21 December 2020 | Story Andre Damons | Photo Supplied
The research team helps a giraffe to get up after they have finished collecting data.

Researchers from the University of the Free State (UFS) hope their research to investigate why some animals prefer or avoid some habitats, will also create awareness for the plight of giraffes which have lost more than 80% of some of their subspecies in East Africa and are facing extinction in the wild.

Dr Marietjie Schutte-Smith, Senior Lecturer in the Department of Chemistry, says the collaborative research being done in South Africa is very unique and could help save subspecies from the brink of extinction – as South Africa has managed to double its giraffe numbers whilst subspecies have declined tremendously.

Why some animals prefer or avoid some habitats

“By using modern analysis techniques and instruments (such as drones and GPS devices), it is possible to study complex environments on a spatial ecology scale and has created the opportunity to investigate why some animals prefer or avoid some habitats,” explains wildlife expert Dr Francois Deacon.

“This in turn opened the door to explore geographic, soil and nutritional qualities the giraffe might prefer or avoid. This is one of the main reasons we are exploring the different factors and driving forces behind a large herbivore’s habitat selection, well-being, body condition parameters and physiological adaptations,” Dr Deacon says.

Veld conditions, plant species composition, tree densities and other available resources such as production yield and water quality determine reproduction successes and how animals disperse, move and distribute over an area. Spatial and ecological distributions of giraffe specifically depend on habitat resources and qualities that in turn affect their complex behavioral tactics and survival.

Strange habits

The research was started back in 2010 by Dr Deacon and Prof Nico Smit from the Department of Animal, Wildlife and Grassland Sciences at the UFS with the pioneering of GPS devices to investigate giraffe spatial ecology and habitat use. The current study was initiated as to why the giraffe would utilise one area more than the other, even if the two habitats had the same tree species, says Dr Schutte-Smith.

Dr Deacon contacted Prof Hendrik Visser and Dr Schutte-Smith from the Department of Chemistry for a possible collaborative effort. Ms Jeaneme Kuhn started her MSc research degree on this project in January 2019 and completed her degree in August 2020 with distinction.

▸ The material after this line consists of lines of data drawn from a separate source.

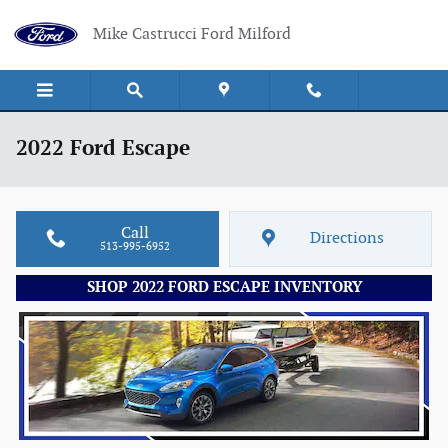
Skip to main content
Mike Castrucci Ford Milford
2022 Ford Escape
Call
Directions
513-995-6952
SHOP 2022 FORD ESCAPE INVENTORY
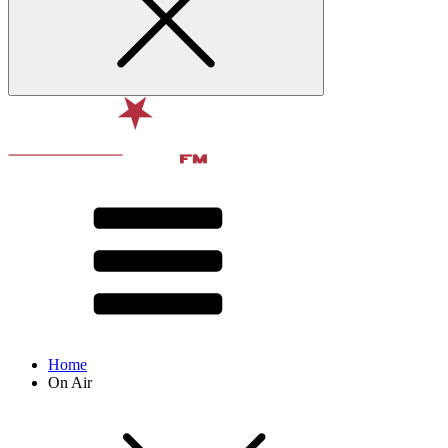
Home
On Air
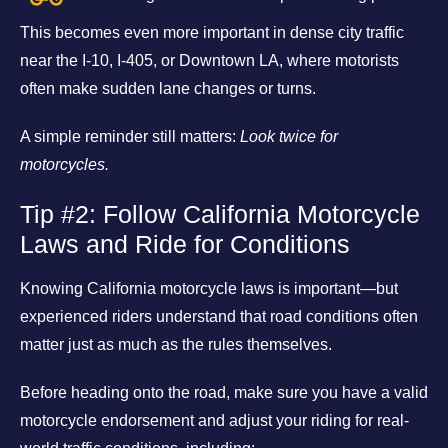
This becomes even more important in dense city traffic
near the I-10, I-405, or Downtown LA, where motorists
often make sudden lane changes or turns.
A simple reminder still matters:
Look twice for
motorcycles.
Tip #2: Follow California Motorcycle
Laws and Ride for Conditions
Knowing California motorcycle laws is important—but
experienced riders understand that road conditions often
matter just as much as the rules themselves.
Before heading onto the road, make sure you have a valid
motorcycle endorsement and adjust your riding for real-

Dr Schutte-Smith says from research done at Rooipoort Nature Reserve it was found that a certain group of giraffes had the strange habit of only eating from specific trees, avoiding similar trees a few metres away. “We wanted to see if this behaviour was due to chemical influences, i.e. if there are specific minerals that are possibly in excess at some places which they avoid, especially since there are mines close by.”

Aim of the research

The main aim of this MSc Chemistry degree, according to Dr Schutte-Smith, is to validate an analytical method for testing leaves and soil samples, using IPC, to see if heavy metals (in excess) are present in the soil, leaves and water and whether this has an influence on the browsing pattern of the giraffes. “Then as secondary aims (for the collaborative effort) we would like to investigate if the giraffe can select one area above the other (core home ranges), to understand what the qualities are that they would select for in the preferred area and what the qualities they avoid are in the other. And lastly to understand what the minimum requirements are to keep the animals happy and healthy, but also to investigate how they search for these qualities,” says Dr Schutte-Smith.

Giraffe conservation

Besides creating awareness of the plight of giraffes, the researchers also aim to create a model for conservation via research and education to be used as an example for other countries. This model incorporates students, academia, professionals, sponsors and stakeholders that cover various topics relating to giraffe education, management and conservation.

They would also like to see the UFS as the institution that has contributed the most to giraffe conservation strategies in Africa by being the leading university in the collection and analysis of information about giraffes and their habitats, increasing conservation education awareness about giraffes and African biodiversity and to develop national and/or regional plans aimed at giraffe conservation.

The research team successfully applied for funding which they used for chemicals and solvents to perform testing as well as sampling.